Medicaid and Long-Term Services and Supports
Updated January 2013
Long-term services and supports (LTSS) are designed to meet the personal and health needs of individuals living with disabilities, chronic diseases, complex medical needs, impaired mobility or impaired cognitive function. These services range from home health and personal care services (such as bathing and dressing) designed to help people live successfully and independently at home to services provided in institutional settings, such as nursing homes. About one-half of people who require LTSS are older than age 65 and one-half are people with disabilities under age 65. As our population ages, the number of individuals who need these types of services will grow.
Medicaid is now the largest payer of Long-Term Services and Supports (LTSS), accounting for 41 percent of all LTSS spending in the United States. As a comparison, Medicare accounts for 20 percent, direct out-of-pocket care spending accounts for 15 percent and private financing options such as long-term care insurance, reverse mortgages, annuities and trusts make up the remaining 24 percent . Providing high quality, appropriate LTSS is expensive. The average annual spending per Medicaid beneficiary using LTSS was $43,296 in 2007, compared to an average of $3,694 for all other Medicaid beneficiaries who did not use long-term care services.

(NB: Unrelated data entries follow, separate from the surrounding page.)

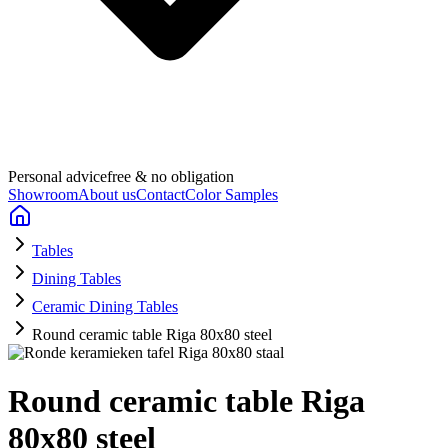
Personal advice
free & no obligation
Showroom
About us
Contact
Color Samples
Tables
Dining Tables
Ceramic Dining Tables
Round ceramic table Riga 80x80 steel
Round ceramic table Riga
80x80 steel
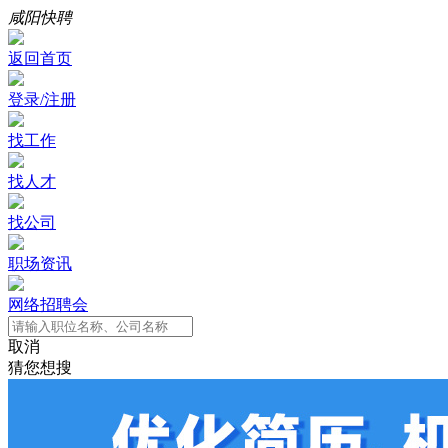
咸阳快聘
返回首页
登录/注册
找工作
找人才
找公司
职场资讯
网络招聘会
取消
猜您想搜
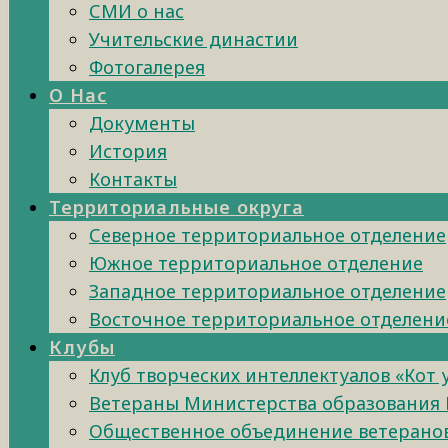
СМИ о нас
Учительские династии
Фотогалерея
О Нас
Документы
История
Контакты
Территориальные округа
Северное территориальное отделение
Южное территориальное отделение
Западное территориальное отделение
Восточное территориальное отделени
Клубы
Клуб творческих интеллектуалов «Кот
Ветераны Министерства образования 
Общественное объединение ветеранов 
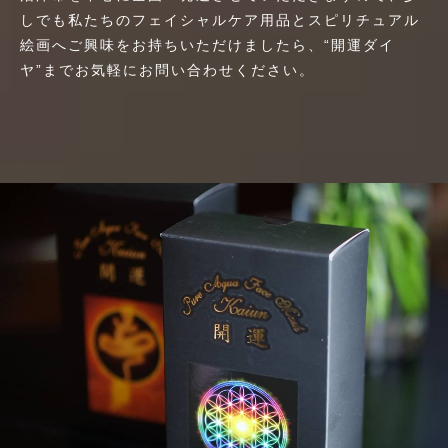
しでも私たちのフェイシャルケア用品とスピリチュアル
絵画へご興味をお持ちいただけましたら、“開運ダイ
ヤ”までお気軽にお問い合わせください。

State Medicaid programs are increasingly experimenting with ways to improve the quality and the efficiency of LTSS. As states seek to enable more people with disabilities and the elderly to remain in their homes, the proportion of Medicaid dollars spent on community-based long-term care is gradually increasing. In 2010, 45 percent of Medicaid LTSS spending was for home and community-based services, up from 13 percent in 1995, according to the Kaiser Family Foundation.

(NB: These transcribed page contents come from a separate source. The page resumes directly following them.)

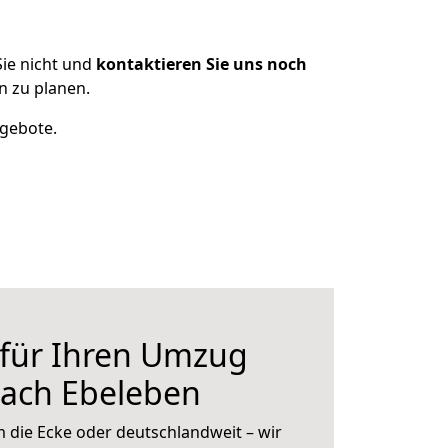
ie nicht und
kontaktieren Sie uns noch
 zu planen.
ngebote.
 für Ihren Umzug
nach Ebeleben
 die Ecke oder deutschlandweit – wir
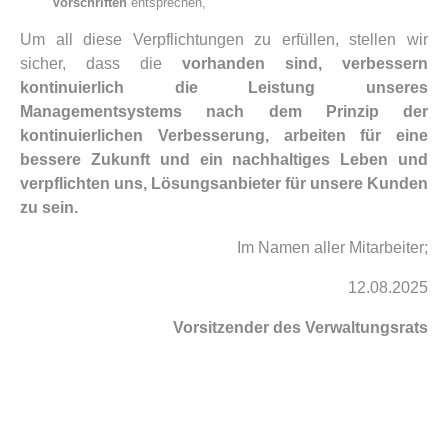
Vorschriften
entsprechen,
Um all diese Verpflichtungen zu erfüllen, stellen wir
sicher, dass die
vorhanden sind, verbessern
kontinuierlich die Leistung unseres
Managementsystems nach dem Prinzip der
kontinuierlichen Verbesserung, arbeiten für eine
bessere Zukunft und ein nachhaltiges Leben und
verpflichten uns,
Lösungsanbieter für unsere Kunden
zu sein.
Im Namen aller Mitarbeiter;
12.08.2025
Vorsitzender des Verwaltungsrats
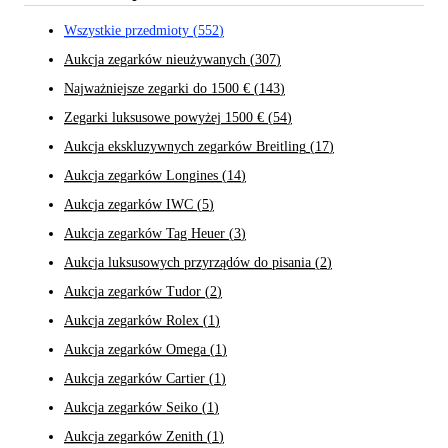
Wszystkie przedmioty
(
552
)
Aukcja zegarków nieużywanych
(
307
)
Najważniejsze zegarki do 1500 €
(
143
)
Zegarki luksusowe powyżej 1500 €
(
54
)
Aukcja ekskluzywnych zegarków Breitling
(
17
)
Aukcja zegarków Longines
(
14
)
Aukcja zegarków IWC
(
5
)
Aukcja zegarków Tag Heuer
(
3
)
Aukcja luksusowych przyrządów do pisania
(
2
)
Aukcja zegarków Tudor
(
2
)
Aukcja zegarków Rolex
(
1
)
Aukcja zegarków Omega
(
1
)
Aukcja zegarków Cartier
(
1
)
Aukcja zegarków Seiko
(
1
)
Aukcja zegarków Zenith
(
1
)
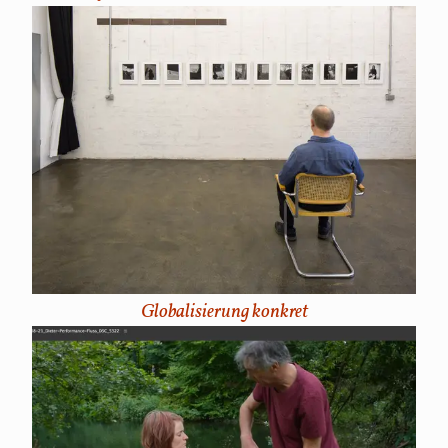
Globalisierung konkret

More states are also adopting managed care services delivery models for LTSS, rather than the traditional fee-for-service model, in an effort to improve care coordination, chronic disease management and manage costs.
The Patient Protection and Affordable Care Act includes several opportunities for state Medicaid programs to expand home and community-based services programs and to improve the care and streamline services for people eligible for both Medicaid and Medicare, also known as “dual eligibles.”